The use of placebos in medicine raises a large number of serious ethical issues. Do they involve deceiving patients, or violating their autonomy in some way? Are they harmful to certain patients, in research trials where the actual treatment being trialled is thought likely to be successful? Can placebos – if medically warranted – be funded through a health care budget? All these questions require us to be able to say what a placebo is, and that is more tricky than one might think.
In ‘What counts as a placebo is relative to a target disorder and therapeutic theory: defending a modified version of Grünbaum’s scheme’, a fascinating lecture given at Oxford in the St Cross Special Ethics Seminar series on Thursday 12 June, Dr Jeremy Howick began by asking his audience to think of their own definition of a placebo. He then went through the various definitions that have been offered in recent years – including that in the Oxford English Dictionary – and noted problems with each. At this point, he asked the audience whether anyone’s definition was still standing: no one responded.

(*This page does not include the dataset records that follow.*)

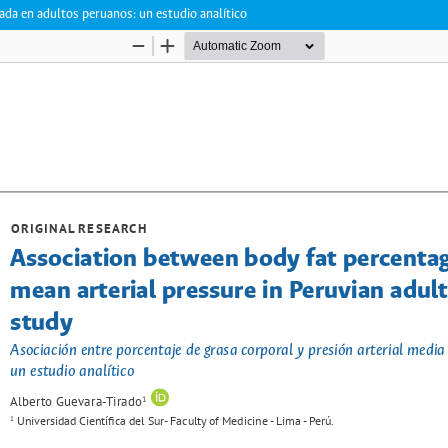
vada en adultos peruanos: un estudio analítico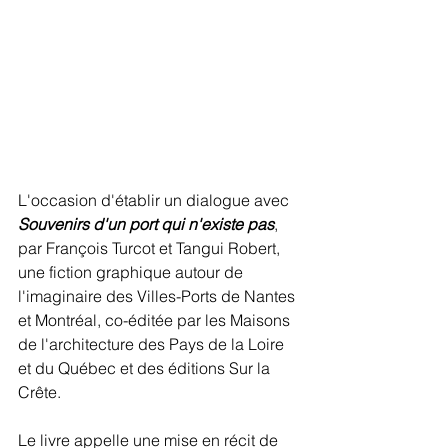
L'occasion d'établir un dialogue avec 
Souvenirs d'un port qui n'existe pas
, 
par François Turcot et Tangui Robert, 
une fiction graphique autour de 
l'imaginaire des Villes-Ports de Nantes 
et Montréal, co-éditée par les Maisons 
de l'architecture des Pays de la Loire 
et du Québec et des éditions Sur la 
Crête.
Le livre appelle une mise en récit de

Howick then presented his own account of a placebo, a development of that offered by Grünbaum in the 1980s. On this kind of view, medical interventions can be said to have both ‘characteristic’ and ‘incidental’ features. Consider Prozac: its characteristic feature is the chemical fluoxitene, while its incidental features in any particular form would include, for example, the bulking agent used in making the pill. If Prozac is administered to a depressed patient, and that patient’s health improves as a result of the fluoxitene, then the treatment is not a placebo. But if a sugar pill is administered, then any improvement can be put down as the effect of a placebo.
A wide-ranging and lively discussion followed, concerning issues such as the measurement of outcomes in cases involving possible placebos, Bruce Moseley’s fake knee surgery, deception and consent, the role of belief and expectation in complementary medicine, and reporting bias in research.
The main message I took away from Howick’s talk was that it is a mistake to think that what seem to be placebos can have no therapeutic effect. Consider standard versus ‘fake’ knee surgery. If both are effective, then we seem to have two different kinds of treatment, one which operates via physiology, and another that does so through patient beliefs and expectations. But what if we now claim that the ‘characteristic feature’ of fake knee surgery is, say, ‘comforting the patient’, and this leads to relevant improvement in the patient’s health? That would turn fake knee surgery into a ‘standard’ treatment (albeit an unusual one!). So it may be that we can hang onto the common intuition that placebos have no therapeutic effect, though we would have to accept that fake knee surgery (if sufficiently effective) doesn’t count as a placebo after all.